Nuova ondata di caldo: fino a 41°C nel weekend, afa e notti tropicali almeno fino a Ferragosto
L’Italia si prepara a vivere una delle fasi più roventi dell’estate 2026. L’anticiclone continuerà a dominare la scena nei prossimi giorni, facendo schizzare le temperature ben oltre i 40 gradi in diverse città. Se l’ultimo giorno di luglio sarà già bollente, il picco è atteso tra il weekend e l’inizio della prossima settimana. Il caldo raggiungerà livelli estremi e si rischia l’emergenza. Anche perché sarà accompagnato da un aumento dell’afa e da notti sempre più difficili da sopportare. Già oggi il termometro toccherà 40°C a Firenze, Modena e Terni, mentre il Nord-Ovest dovrà fare i conti con la possibilità di temporali improvvisi. La situazione è destinata però a peggiorare da venerdì 1° agosto, quando l’ondata di calore entrerà nella sua fase più intensa. Le temperature massime previste parlano chiaro: 41°C a Terni, 40°C a Ferrara, 40°C a Mantova, 40°C a Modena, 40°C a Parma. Valori eccezionali che, secondo le previsioni, resteranno pressoché invariati almeno fino a lunedì.
Soglia Kokushobi superata
Gli esperti evidenziano come nei prossimi giorni verrà superata la cosiddetta soglia Kokushobi, termine giapponese utilizzato per indicare giornate caratterizzate da temperature particolarmente elevate e persistenti, tipiche delle ondate di calore più intense. Si tratta di condizioni meteorologiche che aumentano sensibilmente il rischio di stress da calore, soprattutto per anziani, bambini, persone fragili e lavoratori esposti al sole. Dopo il picco iniziale, le temperature potrebbero diminuire leggermente, passando dai 40-41°C ai 38-39°C. Un calo solo apparente. Contestualmente aumenterà infatti l’umidità, rendendo il caldo ancora più opprimente. L’afa farà percepire temperature superiori a quelle registrate dai termometri e renderà più difficile il raffrescamento dell’organismo. Anche le ore notturne offriranno ben poco sollievo.
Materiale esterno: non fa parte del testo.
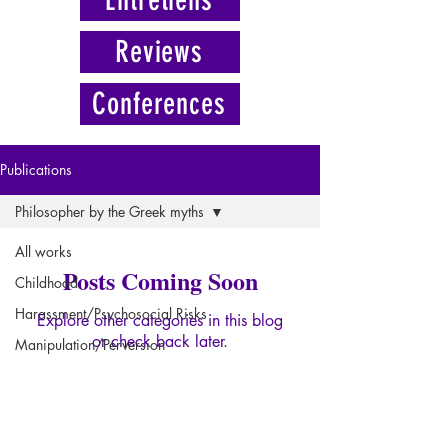
Reviews
Conferences
Publications
Philosopher by the Greek myths
All works
Posts Coming Soon
Childhood
Harassment/Psychosocial Risks
Explore other categories in this blog
or check back later.
Manipulation/Perversion
Psychopathology of Paranoia
Psychopathology of Power
SUSCRIBE NOW
Trauma
FOR THE FORMULA "LICORNE"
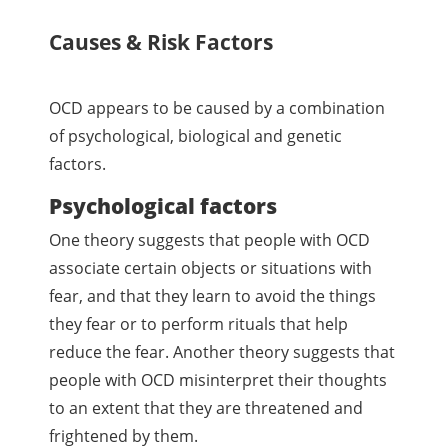
Causes & Risk Factors
OCD appears to be caused by a combination
of psychological, biological and genetic
factors.
Psychological factors
One theory suggests that people with OCD
associate certain objects or situations with
fear, and that they learn to avoid the things
they fear or to perform rituals that help
reduce the fear. Another theory suggests that
people with OCD misinterpret their thoughts
to an extent that they are threatened and
frightened by them.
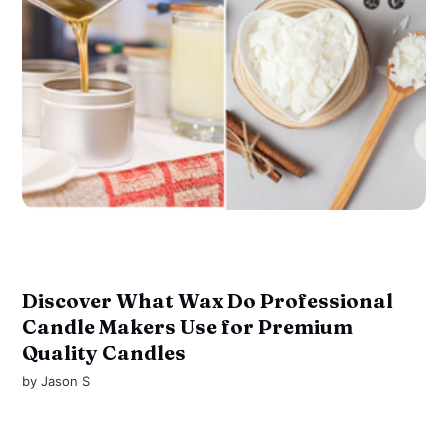
Discover What Wax Do Professional
Candle Makers Use for Premium
Quality Candles
by
Jason S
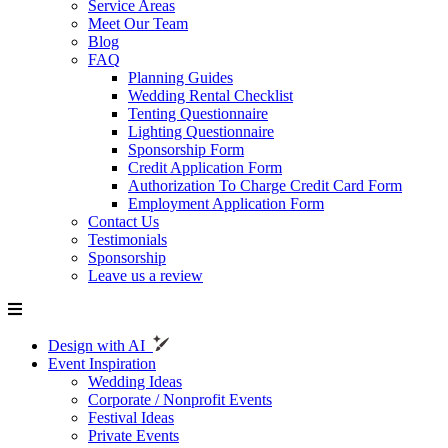
Service Areas
Meet Our Team
Blog
FAQ
Planning Guides
Wedding Rental Checklist
Tenting Questionnaire
Lighting Questionnaire
Sponsorship Form
Credit Application Form
Authorization To Charge Credit Card Form
Employment Application Form
Contact Us
Testimonials
Sponsorship
Leave us a review
Design with AI
Event Inspiration
Wedding Ideas
Corporate / Nonprofit Events
Festival Ideas
Private Events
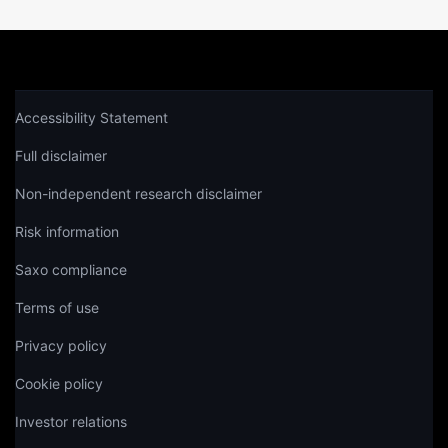
Accessibility Statement
Full disclaimer
Non-independent research disclaimer
Risk information
Saxo compliance
Terms of use
Privacy policy
Cookie policy
Investor relations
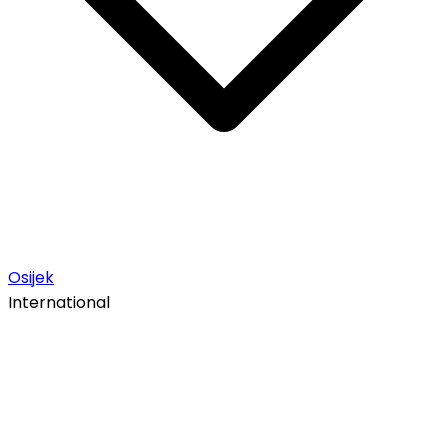
Osijek
International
Quando finirà l’emergenza caldo?
Le proiezioni indicano una possibile parentesi di instabilità tra l’8 e il 10 agosto. Il passaggio di un fronte temporalesco potrebbe attenuare temporaneamente l’afa, soprattutto al Nord e lungo il versante adriatico. Le temperature potrebbero così scendere intorno ai 34-35°C. Si tratterebbe però, almeno secondo gli scenari attuali, di una tregua molto breve. Le elaborazioni a medio termine continuano infatti a mostrare una rapida ripresa dell’anticiclone subtropicale, che potrebbe riportare condizioni di caldo intenso su gran parte dell’Italia fino a Ferragosto. Per assistere a un cambio di circolazione più deciso e a un ritorno di temperature più vicine alle medie del periodo, sarà probabilmente necessario attendere la seconda metà di agosto.